- Born: Lawrence Ralph Van Gelder February 17, 1933 New York City, New York, U.S.
- Died: March 11, 2016 (aged 83) New York City, New York, U.S.
- Education: Columbia University
- Occupations: Editor, reporter, instructor in journalism
- Notable credits: The New York Times; New York World-Telegram and Sun; New York Daily Mirror; New York Daily News;
- Relatives: Richard Van Gelder (brother) Gordon Van Gelder (nephew) Leslie Van Gelder (niece) Russell Van Gelder (nephew)

= Lawrence Van Gelder =

American journalist (1933–2016)

Lawrence Ralph Van Gelder (February 17, 1933 – March 11, 2016) was an American journalist and instructor in journalism who worked at several different New York City-based newspapers in his long career. Until 2010, he was a senior editor of the Arts and Leisure weekly section of The New York Times, as well as a film critic.

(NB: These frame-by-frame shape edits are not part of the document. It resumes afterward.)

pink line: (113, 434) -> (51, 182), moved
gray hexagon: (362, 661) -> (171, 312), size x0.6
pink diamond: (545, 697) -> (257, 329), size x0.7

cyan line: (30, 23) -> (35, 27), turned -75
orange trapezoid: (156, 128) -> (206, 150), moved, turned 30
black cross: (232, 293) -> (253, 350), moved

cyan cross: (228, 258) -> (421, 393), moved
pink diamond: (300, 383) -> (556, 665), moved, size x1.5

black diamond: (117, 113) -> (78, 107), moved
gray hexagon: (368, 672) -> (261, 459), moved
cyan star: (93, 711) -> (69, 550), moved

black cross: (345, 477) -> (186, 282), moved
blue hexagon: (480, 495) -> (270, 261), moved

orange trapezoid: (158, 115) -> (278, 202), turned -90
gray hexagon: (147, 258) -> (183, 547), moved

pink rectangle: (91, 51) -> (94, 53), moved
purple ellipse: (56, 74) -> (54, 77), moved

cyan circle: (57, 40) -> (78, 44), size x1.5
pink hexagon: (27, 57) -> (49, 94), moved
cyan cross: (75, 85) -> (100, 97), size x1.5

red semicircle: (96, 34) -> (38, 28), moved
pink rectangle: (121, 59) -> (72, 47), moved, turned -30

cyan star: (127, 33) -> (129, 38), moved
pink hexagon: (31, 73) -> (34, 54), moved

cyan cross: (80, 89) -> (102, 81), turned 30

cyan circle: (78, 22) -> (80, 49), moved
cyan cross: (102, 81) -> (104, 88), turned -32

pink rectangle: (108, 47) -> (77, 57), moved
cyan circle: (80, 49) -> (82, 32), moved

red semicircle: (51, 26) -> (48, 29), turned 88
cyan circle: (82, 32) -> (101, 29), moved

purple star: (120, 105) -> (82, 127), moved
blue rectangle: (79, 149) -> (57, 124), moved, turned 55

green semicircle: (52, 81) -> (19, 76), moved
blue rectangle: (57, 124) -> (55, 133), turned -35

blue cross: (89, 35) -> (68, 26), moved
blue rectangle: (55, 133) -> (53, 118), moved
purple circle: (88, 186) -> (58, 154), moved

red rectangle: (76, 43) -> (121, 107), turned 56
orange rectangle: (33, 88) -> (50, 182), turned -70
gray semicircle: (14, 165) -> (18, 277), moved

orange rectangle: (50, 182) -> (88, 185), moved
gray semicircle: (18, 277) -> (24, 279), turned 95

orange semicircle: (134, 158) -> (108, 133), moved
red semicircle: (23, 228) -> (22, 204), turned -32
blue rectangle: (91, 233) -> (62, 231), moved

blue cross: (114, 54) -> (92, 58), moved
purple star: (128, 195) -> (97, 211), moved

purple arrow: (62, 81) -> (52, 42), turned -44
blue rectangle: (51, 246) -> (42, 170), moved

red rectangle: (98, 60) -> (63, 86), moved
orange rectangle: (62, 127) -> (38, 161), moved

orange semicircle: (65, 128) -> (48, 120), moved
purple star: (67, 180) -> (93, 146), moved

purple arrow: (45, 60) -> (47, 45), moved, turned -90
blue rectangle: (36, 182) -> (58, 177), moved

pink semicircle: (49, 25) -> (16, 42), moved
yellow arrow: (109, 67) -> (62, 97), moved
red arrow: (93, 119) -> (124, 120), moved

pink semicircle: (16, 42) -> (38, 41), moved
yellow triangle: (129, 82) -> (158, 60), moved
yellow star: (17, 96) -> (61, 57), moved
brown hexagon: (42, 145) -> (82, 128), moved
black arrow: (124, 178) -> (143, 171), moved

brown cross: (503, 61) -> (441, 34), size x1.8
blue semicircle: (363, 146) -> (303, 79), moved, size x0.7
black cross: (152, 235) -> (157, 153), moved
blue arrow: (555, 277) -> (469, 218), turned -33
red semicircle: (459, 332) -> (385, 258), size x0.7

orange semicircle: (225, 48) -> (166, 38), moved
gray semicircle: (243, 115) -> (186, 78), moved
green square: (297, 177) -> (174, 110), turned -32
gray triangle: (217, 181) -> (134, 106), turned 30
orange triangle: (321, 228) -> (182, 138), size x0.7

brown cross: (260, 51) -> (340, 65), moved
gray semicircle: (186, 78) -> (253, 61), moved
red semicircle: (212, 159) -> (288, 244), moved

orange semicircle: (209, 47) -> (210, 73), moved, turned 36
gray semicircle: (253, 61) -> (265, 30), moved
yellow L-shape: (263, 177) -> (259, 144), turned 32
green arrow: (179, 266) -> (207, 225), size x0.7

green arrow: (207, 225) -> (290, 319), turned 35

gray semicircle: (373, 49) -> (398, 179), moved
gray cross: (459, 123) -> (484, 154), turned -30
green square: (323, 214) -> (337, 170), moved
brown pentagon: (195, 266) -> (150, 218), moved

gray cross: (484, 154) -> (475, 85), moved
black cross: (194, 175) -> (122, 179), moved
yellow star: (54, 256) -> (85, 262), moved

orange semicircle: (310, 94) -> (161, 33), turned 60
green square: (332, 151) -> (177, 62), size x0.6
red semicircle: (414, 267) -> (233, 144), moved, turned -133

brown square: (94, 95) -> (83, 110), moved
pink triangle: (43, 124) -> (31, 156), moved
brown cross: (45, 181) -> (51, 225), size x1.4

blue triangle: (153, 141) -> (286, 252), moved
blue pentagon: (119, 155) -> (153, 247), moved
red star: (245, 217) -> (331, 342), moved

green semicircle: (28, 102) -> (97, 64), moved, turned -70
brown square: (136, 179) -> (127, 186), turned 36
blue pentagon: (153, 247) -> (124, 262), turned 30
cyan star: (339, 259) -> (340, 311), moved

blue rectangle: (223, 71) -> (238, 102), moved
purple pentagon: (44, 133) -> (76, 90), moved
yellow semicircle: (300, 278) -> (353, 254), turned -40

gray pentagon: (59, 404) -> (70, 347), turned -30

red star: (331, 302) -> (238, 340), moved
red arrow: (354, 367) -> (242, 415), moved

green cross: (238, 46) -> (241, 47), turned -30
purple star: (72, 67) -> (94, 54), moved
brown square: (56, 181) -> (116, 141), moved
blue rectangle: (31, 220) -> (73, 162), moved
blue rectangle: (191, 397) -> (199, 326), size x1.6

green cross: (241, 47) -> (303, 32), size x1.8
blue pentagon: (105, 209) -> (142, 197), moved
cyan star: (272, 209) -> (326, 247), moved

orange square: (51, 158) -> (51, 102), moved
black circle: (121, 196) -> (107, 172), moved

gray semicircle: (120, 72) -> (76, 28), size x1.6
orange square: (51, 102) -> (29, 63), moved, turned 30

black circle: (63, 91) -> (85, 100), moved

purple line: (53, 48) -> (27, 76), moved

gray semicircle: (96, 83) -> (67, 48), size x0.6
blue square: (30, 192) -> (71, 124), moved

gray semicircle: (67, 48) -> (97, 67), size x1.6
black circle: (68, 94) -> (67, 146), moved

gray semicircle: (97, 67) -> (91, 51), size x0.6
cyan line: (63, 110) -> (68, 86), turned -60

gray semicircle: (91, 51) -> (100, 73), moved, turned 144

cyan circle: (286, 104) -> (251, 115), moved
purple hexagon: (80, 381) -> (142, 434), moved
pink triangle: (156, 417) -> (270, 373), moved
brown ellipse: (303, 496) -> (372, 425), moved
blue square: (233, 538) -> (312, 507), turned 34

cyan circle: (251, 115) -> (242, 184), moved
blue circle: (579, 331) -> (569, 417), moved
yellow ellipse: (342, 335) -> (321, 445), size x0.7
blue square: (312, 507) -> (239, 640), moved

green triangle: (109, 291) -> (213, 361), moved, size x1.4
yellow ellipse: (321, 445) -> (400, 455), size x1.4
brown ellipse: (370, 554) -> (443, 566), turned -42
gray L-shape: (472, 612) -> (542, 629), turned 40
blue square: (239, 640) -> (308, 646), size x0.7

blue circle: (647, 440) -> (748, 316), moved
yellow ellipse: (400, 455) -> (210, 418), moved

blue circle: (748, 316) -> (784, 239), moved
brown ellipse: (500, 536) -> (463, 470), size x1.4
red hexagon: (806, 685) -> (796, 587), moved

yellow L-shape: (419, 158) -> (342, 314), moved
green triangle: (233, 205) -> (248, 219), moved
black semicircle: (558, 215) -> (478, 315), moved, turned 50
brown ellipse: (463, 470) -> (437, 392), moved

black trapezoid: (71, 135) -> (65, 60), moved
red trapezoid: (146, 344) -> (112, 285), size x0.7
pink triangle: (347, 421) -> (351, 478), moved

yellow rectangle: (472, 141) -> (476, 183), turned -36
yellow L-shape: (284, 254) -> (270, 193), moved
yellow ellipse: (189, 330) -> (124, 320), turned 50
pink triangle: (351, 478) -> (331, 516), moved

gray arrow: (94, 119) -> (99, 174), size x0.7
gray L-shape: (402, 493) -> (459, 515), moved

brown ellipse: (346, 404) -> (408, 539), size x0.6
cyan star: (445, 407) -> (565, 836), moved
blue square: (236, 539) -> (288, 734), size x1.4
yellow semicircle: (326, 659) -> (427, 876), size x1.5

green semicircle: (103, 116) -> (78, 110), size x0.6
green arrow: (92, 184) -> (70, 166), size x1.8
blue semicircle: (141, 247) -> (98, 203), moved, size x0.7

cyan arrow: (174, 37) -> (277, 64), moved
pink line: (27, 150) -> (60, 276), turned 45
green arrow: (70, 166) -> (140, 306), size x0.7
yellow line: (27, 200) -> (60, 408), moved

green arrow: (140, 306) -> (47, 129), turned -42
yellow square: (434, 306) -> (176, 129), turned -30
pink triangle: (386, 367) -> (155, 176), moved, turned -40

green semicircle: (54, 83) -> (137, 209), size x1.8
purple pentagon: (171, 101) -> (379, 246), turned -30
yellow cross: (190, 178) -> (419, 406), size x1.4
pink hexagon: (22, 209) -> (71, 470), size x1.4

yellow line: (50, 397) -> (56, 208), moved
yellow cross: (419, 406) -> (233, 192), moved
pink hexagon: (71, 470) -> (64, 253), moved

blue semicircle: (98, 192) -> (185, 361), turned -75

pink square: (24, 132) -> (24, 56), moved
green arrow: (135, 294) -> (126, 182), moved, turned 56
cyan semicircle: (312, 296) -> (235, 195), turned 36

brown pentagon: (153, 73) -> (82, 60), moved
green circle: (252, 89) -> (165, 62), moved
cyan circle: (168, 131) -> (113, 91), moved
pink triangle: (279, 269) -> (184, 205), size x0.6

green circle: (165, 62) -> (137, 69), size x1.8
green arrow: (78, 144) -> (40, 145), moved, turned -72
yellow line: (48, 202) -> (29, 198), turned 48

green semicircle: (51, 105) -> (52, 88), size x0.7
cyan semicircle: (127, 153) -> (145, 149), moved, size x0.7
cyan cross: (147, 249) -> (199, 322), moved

Among the newspapers for which Van Gelder worked were the New York Daily Mirror, the New York Daily News, the New York World-Telegram and Sun and the World-Journal-Tribune.

Biologist Richard Van Gelder was his brother and Gordon Van Gelder, the editor and publisher of The Magazine of Fantasy & Science Fiction, a nephew. Van Gelder graduated from Columbia University in 1953 (Columbia College (New York) and Columbia Law School). He began working at the Times in May 1967.

Lawrence Van Gelder died of leiomyosarcoma on March 11, 2016, aged 83.